A BUG'S LIFE A film review by Steve Rhodes Copyright 1998 Steve Rhodes RATING (0 TO ****): *** 1/2
Easily the best family movie in the past few years was 1995's TOY STORY. The Pixar Animation Studios are back this year with their second motion picture, A BUG'S LIFE, which is another brilliant piece of filmmaking. Although the script is not quite up to the level of their first film, the movie is technically and artistically superior to DREAMWORKS's ANTZ, a film started after A BUG'S LIFE but rushed to market sooner.
Unlike ANTZ, full of Woody Allen's angst-filled musings targeted to some indeterminate age group, A BUG'S LIFE, with its large doses of good-spirited humor, will charm a preschooler as well as an octogenarian. Brightly lit and created with dazzling computer-generated animation, the film surpasses both TOY STORY and ANTZ in the intricacy and fluidity of the production.
The press notes say that it took up to 100 hours of computer time to render a single frame of the most complicated scenes. Rarely has computing power been put to use more effectively. But the sheer joy of A BUG'S LIFE comes not from the film's technical prowess but from the sweet and loveable characters and situations it creates. The script by Andrew Stanton, Donald McEnery and Bob Shaw is not only delightful, it is so funny that it had our press-only screening in such stitches that I missed half the jokes. It was so warmly received that the critics were applauding in the end, something these normally reticent professionals avoid.
The story opens with the ants harvesting food for their archenemies, the grasshoppers. The long line of ants carrying the food is stopped dead in its tracks by a disaster. A leaf has fallen smack dab in the middle of the line, and they have no idea how to cope. Finally, it is suggested that they might actually walk around the leaf, and, miracle of miracles, that works. One ants claims that the catastrophe wasn't nearly as bad as the "twig of 93."

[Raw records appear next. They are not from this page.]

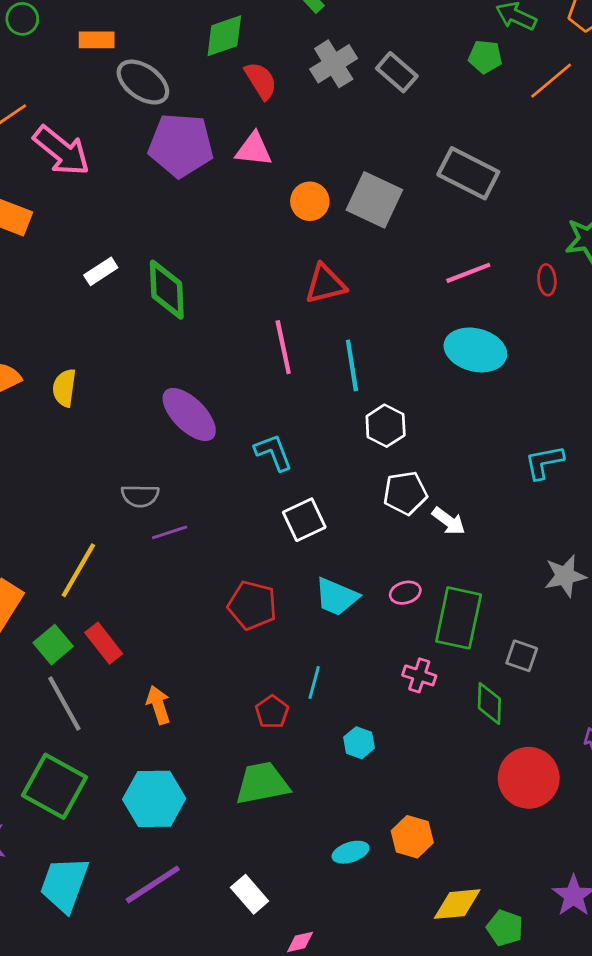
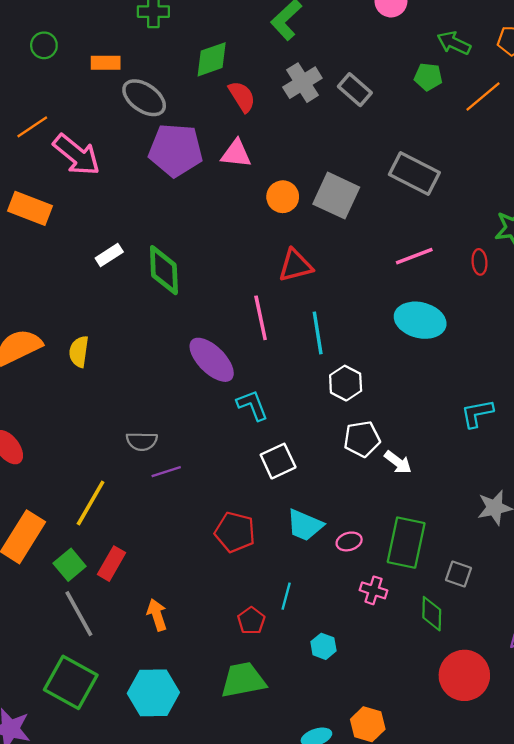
purple ellipse: (189, 414) -> (212, 360), moved
pink ellipse: (405, 593) -> (349, 541), moved
red rectangle: (104, 643) -> (111, 564), turned 68

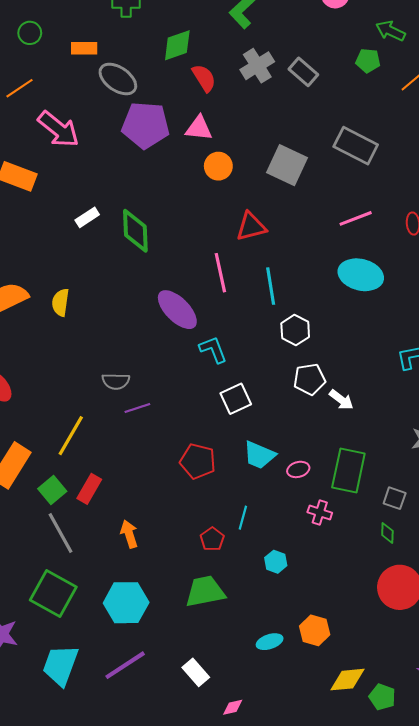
orange line: (32, 127) -> (20, 88), moved
orange circle: (283, 197) -> (218, 166), moved
green diamond: (432, 614) -> (387, 533), moved, size x0.7

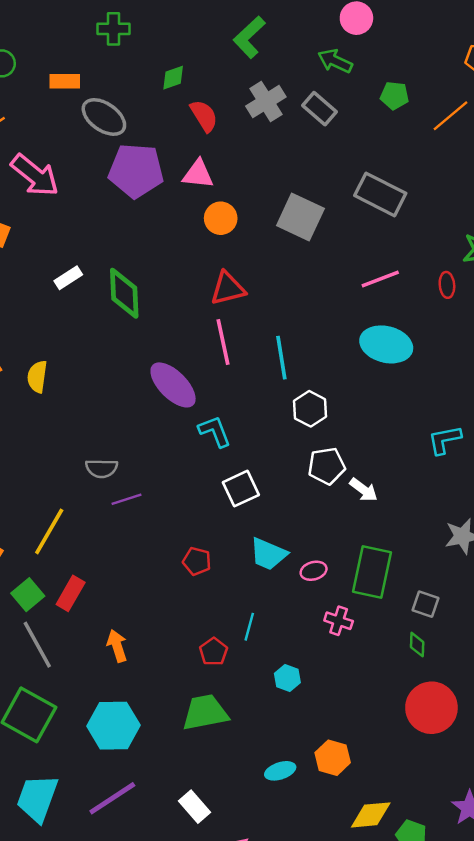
green arrow: (390, 31) -> (335, 61), moved
green diamond: (177, 45) -> (173, 78), size x0.7
red triangle: (251, 227) -> (228, 288), moved
red pentagon: (198, 461) -> (197, 561), size x0.7

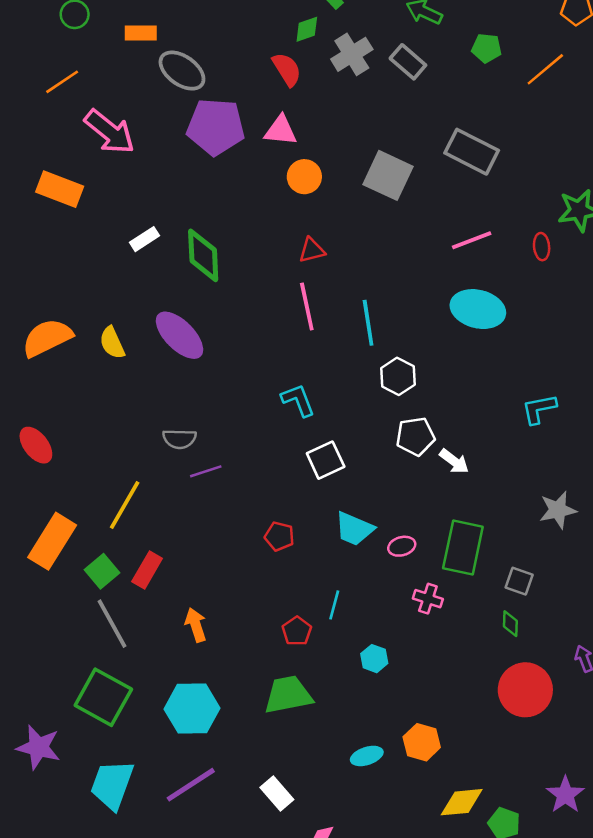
green diamond: (173, 78) -> (307, 29), moved
red triangle: (228, 288) -> (312, 250), size x0.7
yellow semicircle: (37, 377) -> (112, 343), turned -32
purple ellipse: (173, 385) -> (179, 335), moved

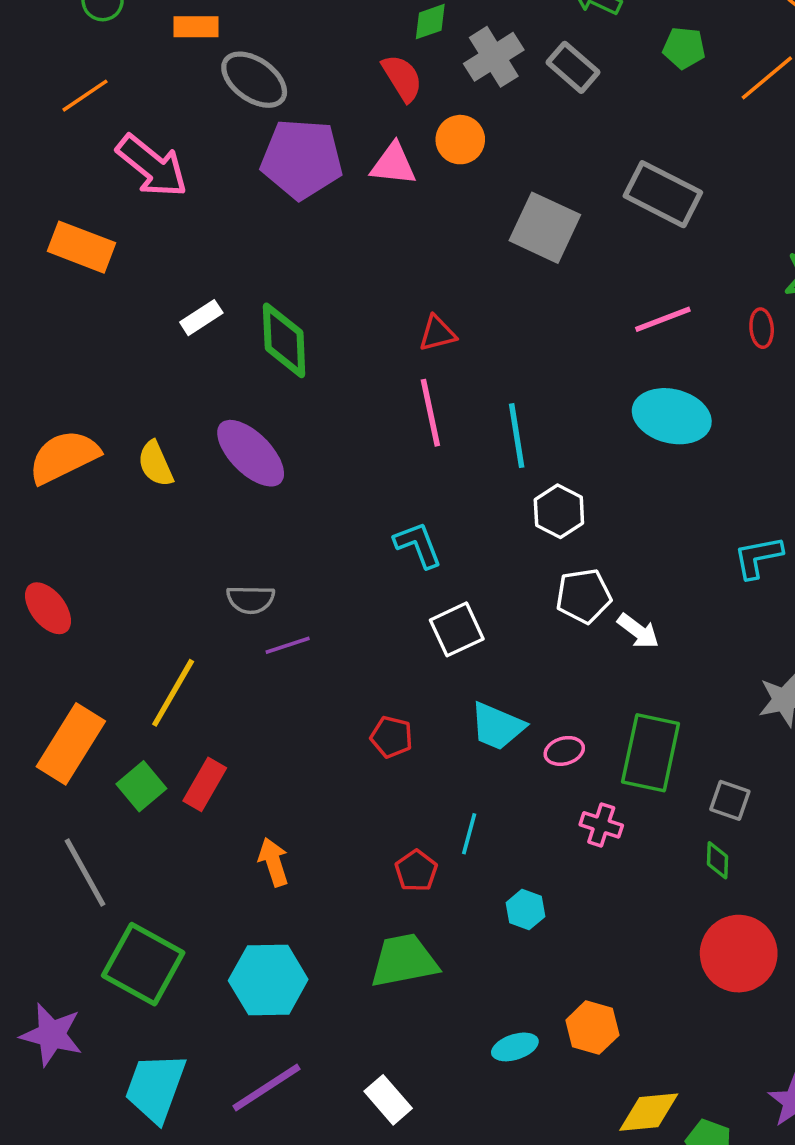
orange circle: (304, 177) -> (460, 140), moved
gray line: (112, 624) -> (85, 873), moved

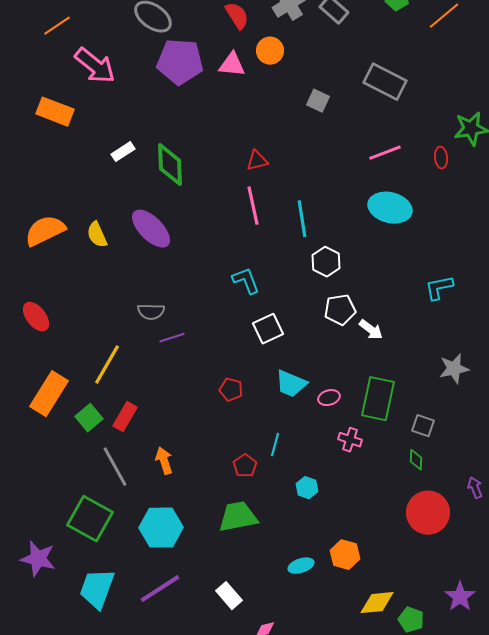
gray square: (545, 228) -> (318, 101), size x0.6
gray line: (85, 873) -> (115, 467), moved

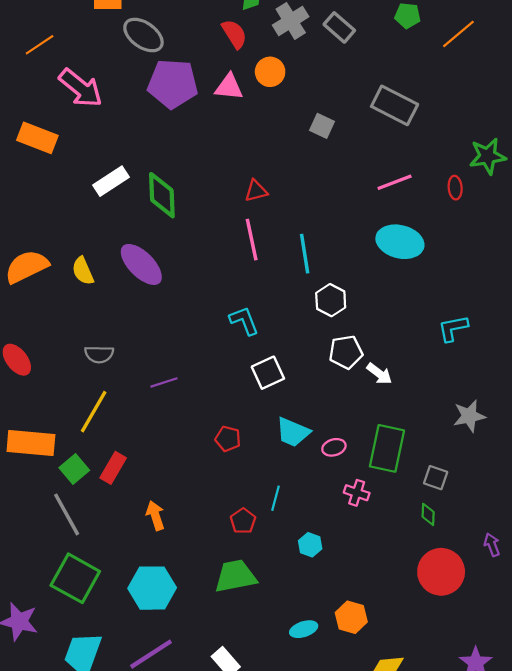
white rectangle: (123, 152) -> (111, 181), size x1.4
gray semicircle: (151, 312) -> (99, 354), moved
orange rectangle: (49, 394) -> (31, 443), turned 63
gray line: (115, 467) -> (67, 514), moved

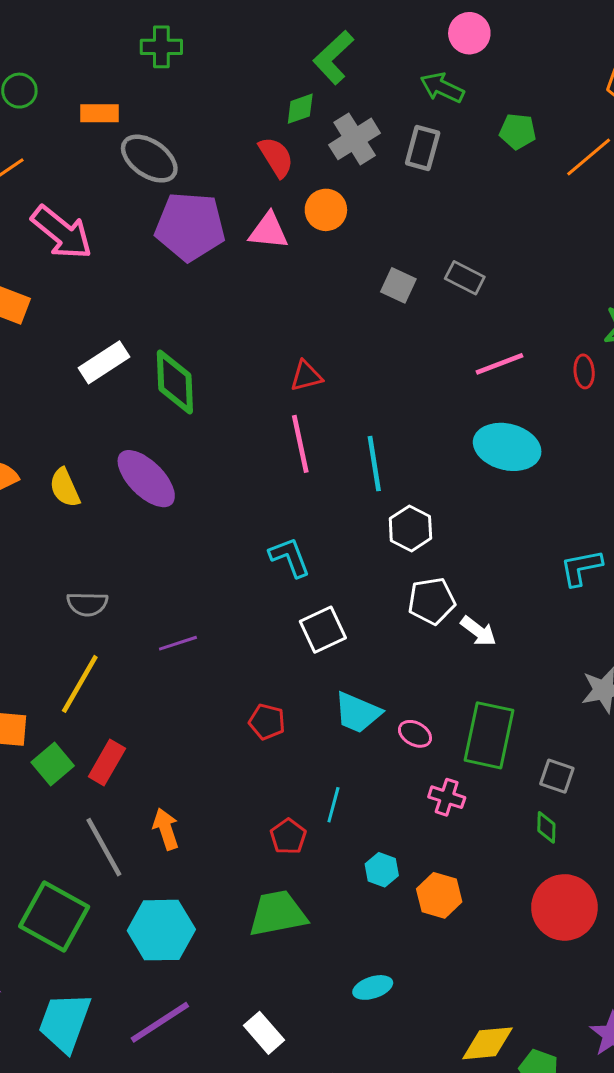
gray rectangle: (339, 27) -> (423, 148), turned 64
gray rectangle: (395, 105) -> (465, 278), moved, size x0.6
pink ellipse: (334, 447) -> (415, 734), turned 45
gray line: (67, 514) -> (104, 847), moved
orange hexagon: (351, 617) -> (439, 895), moved

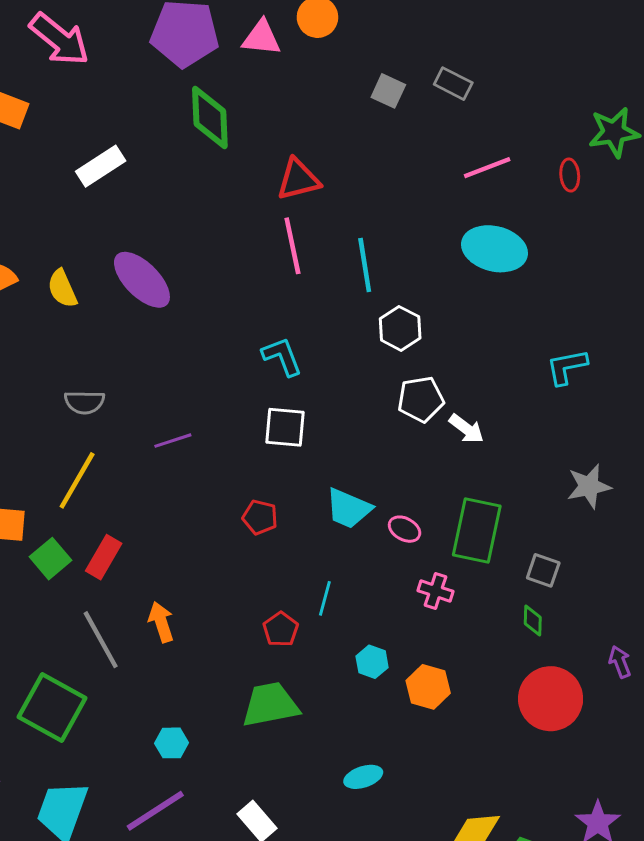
red triangle: (306, 376) -> (298, 179), size x1.4
green diamond: (175, 382) -> (210, 117), moved
white square: (323, 630) -> (285, 427), moved, turned 30
cyan hexagon: (161, 930) -> (171, 743), moved, size x0.5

The grasshoppers are led by a mean looking critter named Hopper, done with a deliciously sinister voice by Kevin Spacey. "Ants pick the food; grasshoppers eat the food," Hopper keeps reminding the ants of their place in life. And when ants don't toe the line, Hopper's universal refrain to his troops is "Squish 'em!" In private, he says that, since there are more ants than grasshoppers, it would be a terrible thing for the local insect food chain if the ants ever figured out what they could accomplish with their vaster numbers.
The story's hero is an ant named Flik (Dave Foley), an inventor who is always getting the other ants in trouble with his hair-brained schemes. After he loses all of the grain that they've been storing up for the grasshoppers, he proposes to leave their island and go in search of "bigger bugs" that would be a match for the evil grasshoppers. Princess Atta (Julia Louis-Dreyfus), The Queen (Phyllis Diller) and the council agree with his proposal. They never expect to see him again, which would please most of them.
In a classic story of mistaken identity, Flik happens onto the acting troop from the P. T. Fleas Circus. He hires them thinking that they are warrior bugs. They, on the other hand, think they've been engaged to perform circus acts for the ants. The wise script milks this idea for a long stream of laughs before it lets both sides realize how vulnerable they are. The colorful bugs include a praying mantis, a monarch butterfly, a pair of roly-poly bugs and a walking stick. Best of all is Denis Leary as a ladybug guy named Francis. Francis gets in touch with his feminine side while being a den mother to a troop of little ants, called the blueberries.
Although the film contains none of the inappropriate sexual references of ANTZ, it does have one hilarious line when the lightning bugs accidentally shine a light at the wrong time. This causes someone to yell out, "turn your butt off." This is the only even slightly off-color line in the entire picture.
The marvelously inventive film ends in a celebration in which the ants even figure out how to create fireworks out of nothing more than some weeds. This sumptuous ending sequence is a perfect conclusion to a magical film.
And then come the ending credits when, in the "outtakes," we see how hard it is even for animated characters to get their lines right and to keep a straight face. Whatever you do, don't miss a minute of this hilarious concoction.
A BUGS LIFE runs 1:34. It is rated G and would be a great choice for all ages.
My son Jeffrey, age 9, gave it ****, said it was one of the best pictures of the year, and thought it was "way better than ANTZ." He had a long string of things he loved including the animation, the grasshoppers and the ants' big attack. He can't wait to see it again.